Exercise instructions
Below are records; copy every line in them that holds the word "cuenta".
######
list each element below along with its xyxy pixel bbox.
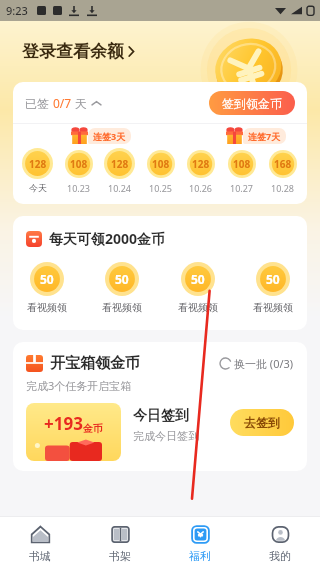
staticText: 今天: [29, 182, 47, 193]
button[interactable]: 50: [27, 262, 67, 314]
button[interactable]: 福利: [160, 517, 240, 569]
button[interactable]: 已签: [25, 95, 101, 111]
staticText: 看视频领: [102, 301, 142, 314]
button[interactable]: 50: [253, 262, 293, 314]
staticText: 天: [72, 95, 88, 111]
staticText: 已签: [25, 95, 53, 111]
staticText: 连签7天: [248, 130, 281, 142]
staticText: 10.27: [230, 182, 254, 194]
staticText: 10.26: [189, 182, 213, 194]
staticText: 每天可领2000金币: [49, 229, 166, 248]
staticText: 金币: [83, 422, 103, 435]
staticText: 看视频领: [253, 301, 293, 314]
button[interactable]: +193: [26, 403, 121, 461]
button[interactable]: 书城: [0, 517, 80, 569]
button[interactable]: 书架: [80, 517, 160, 569]
staticText: 108: [233, 157, 251, 171]
button[interactable]: 108: [144, 148, 177, 194]
staticText: 换一批 (0/3): [234, 356, 294, 371]
staticText: 开宝箱领金币: [50, 354, 140, 373]
staticText: 168: [274, 157, 292, 171]
staticText: 50: [266, 271, 280, 287]
button[interactable]: 50: [102, 262, 142, 314]
staticText: 10.23: [67, 182, 91, 194]
staticText: 10.28: [271, 182, 295, 194]
staticText: 我的: [269, 549, 291, 563]
button[interactable]: 登录查看余额: [22, 41, 136, 62]
button[interactable]: 每天可领2000金币: [26, 229, 166, 248]
button[interactable]: 128: [184, 148, 217, 194]
staticText: 看视频领: [178, 301, 218, 314]
staticText: +193: [44, 412, 83, 435]
button[interactable]: 168: [266, 148, 299, 194]
staticText: 50: [115, 271, 129, 287]
button[interactable]: 108: [225, 148, 258, 194]
staticText: 登录查看余额: [22, 41, 124, 62]
staticText: 书架: [109, 549, 131, 563]
button[interactable]: 50: [178, 262, 218, 314]
button[interactable]: 128: [103, 148, 136, 194]
staticText: 今日签到: [133, 407, 189, 425]
staticText: 108: [70, 157, 88, 171]
staticText: 108: [152, 157, 170, 171]
button[interactable]: 去签到: [230, 409, 294, 436]
staticText: 完成3个任务开启宝箱: [26, 378, 132, 393]
button[interactable]: 108: [62, 148, 95, 194]
staticText: 福利: [189, 549, 211, 563]
staticText: 50: [191, 271, 205, 287]
staticText: 签到领金币: [222, 96, 282, 111]
staticText: 10.24: [108, 182, 132, 194]
button[interactable]: 换一批 (0/3): [220, 356, 294, 371]
staticText: 看视频领: [27, 301, 67, 314]
button[interactable]: 签到领金币: [209, 91, 295, 115]
staticText: 128: [111, 157, 129, 171]
staticText: 9:23: [6, 3, 28, 18]
staticText: 连签3天: [93, 130, 126, 142]
staticText: 128: [192, 157, 210, 171]
staticText: 10.25: [149, 182, 173, 194]
staticText: 128: [29, 157, 47, 171]
staticText: 书城: [29, 549, 51, 563]
staticText: 0/7: [53, 95, 72, 111]
staticText: 50: [40, 271, 54, 287]
button[interactable]: 我的: [240, 517, 320, 569]
staticText: 去签到: [244, 415, 280, 430]
staticText: 完成今日签到: [133, 429, 199, 443]
button[interactable]: 128: [21, 148, 54, 193]
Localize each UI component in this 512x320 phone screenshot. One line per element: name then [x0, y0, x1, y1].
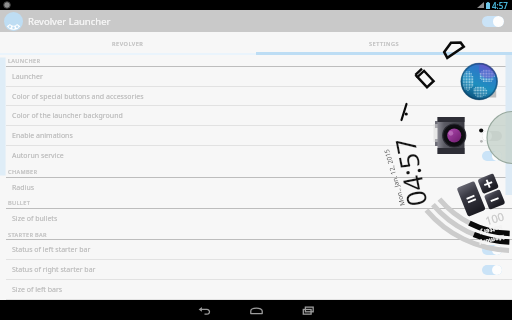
button[interactable]: Radius — [0, 178, 512, 198]
staticText: Size of bullets — [12, 214, 502, 224]
button[interactable]: Launcher — [0, 67, 512, 87]
staticText: STARTER BAR — [8, 231, 47, 239]
staticText: BULLET — [8, 199, 31, 207]
staticText: Radius — [12, 183, 502, 193]
button[interactable]: Back — [181, 300, 227, 320]
staticText: Enable animations — [12, 131, 482, 141]
staticText: 04:57 — [386, 134, 432, 210]
button[interactable]: Enable animations — [0, 126, 512, 146]
staticText: Launcher — [12, 72, 502, 82]
staticText: Revolver Launcher — [28, 15, 111, 28]
button[interactable]: Size of left bars — [0, 280, 512, 300]
staticText: 4:57 — [492, 0, 508, 10]
staticText: Status of left starter bar — [12, 245, 482, 255]
staticText: Mon., Jan. 12, 2015 — [382, 148, 407, 207]
staticText: 100 — [483, 208, 506, 228]
button[interactable]: Recent apps — [285, 300, 331, 320]
staticText: Size of left bars — [12, 285, 502, 295]
button[interactable]: Home — [233, 300, 279, 320]
staticText: Color of the launcher background — [12, 111, 502, 121]
button[interactable]: Status of right starter bar — [0, 260, 512, 280]
staticText: Memory — [478, 234, 506, 248]
staticText: LAUNCHER — [8, 57, 41, 65]
staticText: SETTINGS — [369, 40, 400, 48]
button[interactable]: Size of bullets — [0, 209, 512, 229]
button[interactable]: Color of special buttons and accessories — [0, 87, 512, 107]
button[interactable]: REVOLVER — [0, 32, 256, 55]
button[interactable]: Autorun service — [0, 146, 512, 166]
staticText: Status of right starter bar — [12, 265, 482, 275]
staticText: Color of special buttons and accessories — [12, 92, 502, 102]
staticText: Autorun service — [12, 151, 482, 161]
staticText: REVOLVER — [112, 40, 144, 48]
button[interactable]: Enable launcher — [482, 16, 504, 27]
staticText: CHAMBER — [8, 168, 38, 176]
staticText: Battery — [478, 224, 504, 238]
button[interactable]: SETTINGS — [256, 32, 512, 55]
button[interactable]: Color of the launcher background — [0, 106, 512, 126]
button[interactable]: Status of left starter bar — [0, 240, 512, 260]
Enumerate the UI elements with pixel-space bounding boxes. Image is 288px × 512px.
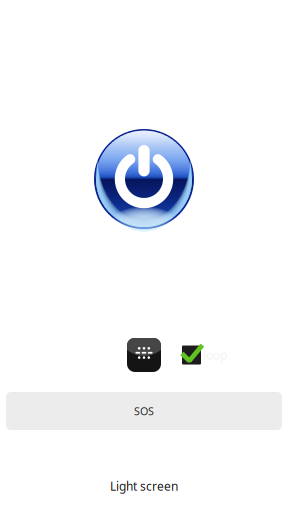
button[interactable]: loop bbox=[180, 344, 240, 366]
button[interactable]: Morse SOS bbox=[127, 338, 161, 372]
staticText: loop bbox=[203, 347, 227, 363]
button[interactable]: SOS bbox=[6, 392, 282, 430]
button[interactable]: Light screen bbox=[0, 471, 288, 501]
button[interactable]: Power bbox=[94, 129, 194, 229]
staticText: SOS bbox=[134, 404, 154, 418]
staticText: Light screen bbox=[110, 478, 178, 494]
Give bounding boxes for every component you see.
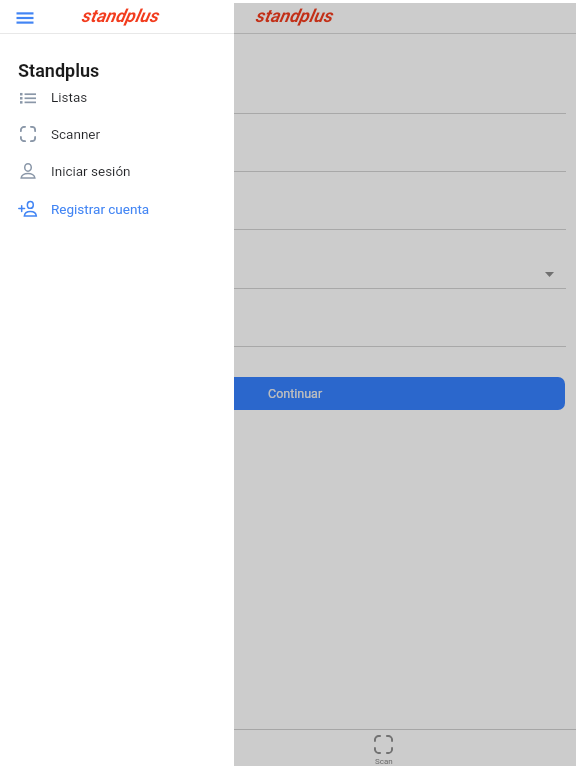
staticText: Scan bbox=[375, 757, 393, 766]
button[interactable]: Scan bbox=[365, 735, 402, 766]
staticText: Continuar bbox=[268, 386, 323, 401]
button[interactable]: Continuar bbox=[12, 377, 565, 410]
button[interactable]: Scanner bbox=[0, 115, 234, 152]
staticText: Registrar cuenta bbox=[51, 201, 150, 217]
staticText: Listas bbox=[51, 89, 88, 105]
staticText: standplus bbox=[81, 5, 159, 26]
button[interactable]: Listas bbox=[0, 78, 234, 115]
staticText: Scanner bbox=[51, 126, 101, 142]
staticText: standplus bbox=[255, 5, 333, 26]
button[interactable]: Registrar cuenta bbox=[0, 190, 234, 227]
button[interactable]: Open navigation menu bbox=[7, 0, 43, 33]
staticText: Iniciar sesión bbox=[51, 163, 131, 179]
button[interactable]: Iniciar sesión bbox=[0, 152, 234, 189]
staticText: Standplus bbox=[18, 60, 100, 81]
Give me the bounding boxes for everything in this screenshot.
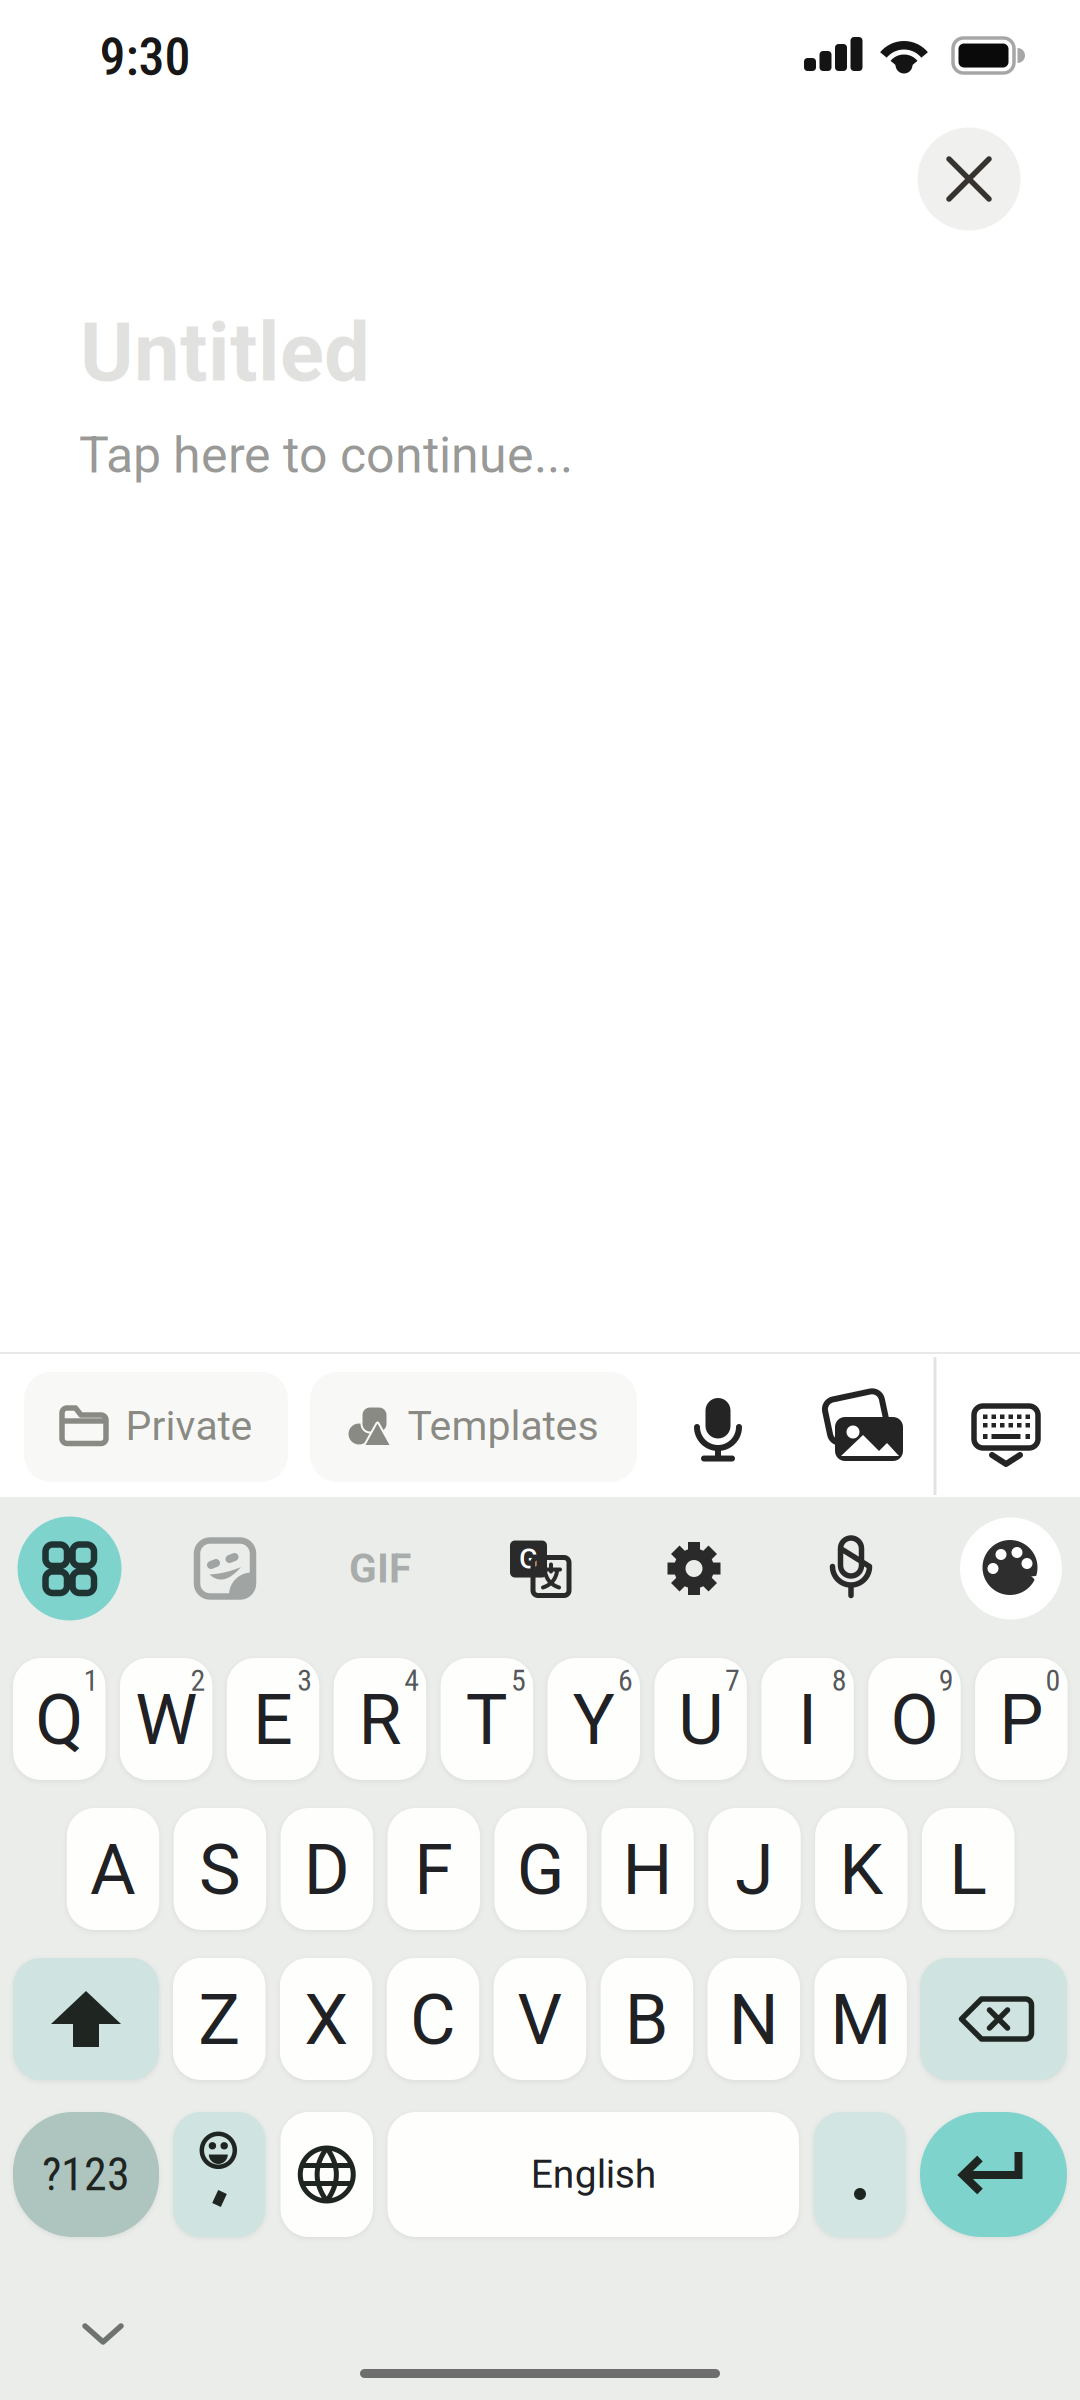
button[interactable]: S [174, 1808, 266, 1930]
button[interactable]: Z [173, 1958, 266, 2080]
button[interactable] [670, 1373, 766, 1483]
staticText: T [466, 1679, 508, 1761]
button[interactable] [920, 2112, 1067, 2237]
staticText: 0 [1046, 1663, 1061, 1698]
staticText: GIF [349, 1545, 411, 1592]
button[interactable]: X [280, 1958, 372, 2080]
staticText: A [90, 1829, 136, 1911]
button[interactable]: R [334, 1658, 426, 1780]
staticText: 3 [297, 1663, 312, 1698]
button[interactable] [956, 1381, 1056, 1491]
button[interactable] [280, 2112, 373, 2237]
staticText: Z [198, 1979, 240, 2061]
staticText: N [729, 1979, 779, 2061]
staticText: 1 [84, 1663, 98, 1698]
button[interactable]: U [654, 1658, 747, 1780]
staticText: M [830, 1979, 891, 2061]
button[interactable] [814, 2112, 906, 2237]
button[interactable] [814, 1378, 924, 1488]
button[interactable]: T [441, 1658, 533, 1780]
button[interactable]: C [387, 1958, 479, 2080]
button[interactable]: English [388, 2112, 799, 2237]
staticText: 8 [832, 1663, 847, 1698]
staticText: U [678, 1679, 723, 1761]
button[interactable]: H [601, 1808, 694, 1930]
button[interactable]: B [601, 1958, 693, 2080]
staticText: Untitled [80, 305, 370, 400]
button[interactable]: E [227, 1658, 319, 1780]
button[interactable]: M [814, 1958, 907, 2080]
staticText: 4 [404, 1663, 419, 1698]
button[interactable]: O [868, 1658, 961, 1780]
staticText: G [519, 1543, 538, 1575]
staticText: Tap here to continue... [79, 426, 573, 485]
button[interactable]: G [494, 1808, 587, 1930]
staticText: F [414, 1829, 453, 1911]
button[interactable]: P [975, 1658, 1068, 1780]
button[interactable]: Y [548, 1658, 640, 1780]
staticText: P [999, 1679, 1043, 1761]
staticText: Q [35, 1679, 83, 1761]
staticText: E [253, 1679, 293, 1761]
staticText: W [135, 1679, 197, 1761]
button[interactable]: Templates [310, 1372, 637, 1482]
button[interactable] [173, 2112, 266, 2237]
staticText: I [798, 1679, 817, 1761]
button[interactable]: V [494, 1958, 586, 2080]
button[interactable]: F [388, 1808, 480, 1930]
staticText: S [199, 1829, 241, 1911]
staticText: Y [573, 1679, 615, 1761]
button[interactable] [806, 1524, 896, 1614]
button[interactable]: G [493, 1524, 583, 1614]
button[interactable] [18, 1516, 122, 1620]
staticText: C [410, 1979, 456, 2061]
staticText: O [890, 1679, 938, 1761]
staticText: 2 [190, 1663, 205, 1698]
staticText: L [949, 1829, 987, 1911]
button[interactable]: K [815, 1808, 908, 1930]
staticText: 9 [939, 1663, 954, 1698]
button[interactable] [180, 1524, 270, 1614]
staticText: 6 [618, 1663, 633, 1698]
button[interactable]: W [120, 1658, 212, 1780]
button[interactable] [649, 1524, 739, 1614]
staticText: R [358, 1679, 402, 1761]
staticText: B [625, 1979, 669, 2061]
staticText: H [622, 1829, 672, 1911]
staticText: D [304, 1829, 350, 1911]
staticText: 5 [511, 1663, 526, 1698]
button[interactable]: GIF [315, 1524, 445, 1614]
button[interactable]: Q [13, 1658, 106, 1780]
staticText: Templates [408, 1402, 598, 1450]
button[interactable]: J [708, 1808, 801, 1930]
staticText: V [518, 1979, 562, 2061]
staticText: X [304, 1979, 348, 2061]
button[interactable]: D [281, 1808, 373, 1930]
staticText: Private [126, 1402, 252, 1450]
button[interactable]: N [708, 1958, 800, 2080]
button[interactable] [960, 1518, 1062, 1620]
staticText: English [531, 2152, 656, 2197]
staticText: K [839, 1829, 883, 1911]
button[interactable]: L [922, 1808, 1014, 1930]
button[interactable]: ?123 [13, 2112, 159, 2237]
staticText: ?123 [42, 2148, 130, 2201]
staticText: 9:30 [100, 26, 190, 87]
staticText: G [517, 1829, 565, 1911]
button[interactable] [920, 1958, 1067, 2080]
staticText: J [735, 1829, 774, 1911]
button[interactable]: A [67, 1808, 159, 1930]
button[interactable] [64, 2300, 142, 2366]
button[interactable] [918, 128, 1020, 230]
button[interactable] [13, 1958, 159, 2080]
button[interactable]: I [761, 1658, 854, 1780]
button[interactable]: Private [24, 1372, 288, 1482]
staticText: 7 [725, 1663, 740, 1698]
######
Solution below
staticText: Registrar cuenta bbox=[51, 201, 150, 217]
button[interactable]: Registrar cuenta bbox=[0, 190, 234, 227]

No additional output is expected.